::: The records

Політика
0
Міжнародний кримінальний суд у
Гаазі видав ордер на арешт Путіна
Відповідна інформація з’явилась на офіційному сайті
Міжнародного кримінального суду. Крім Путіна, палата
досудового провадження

::::::

- Task to complete
Would you copy out every line in the records that includes the string "Путіна"?

- Written response
Гаазі видав ордер на арешт Путіна
Міжнародного кримінального суду. Крім Путіна, палата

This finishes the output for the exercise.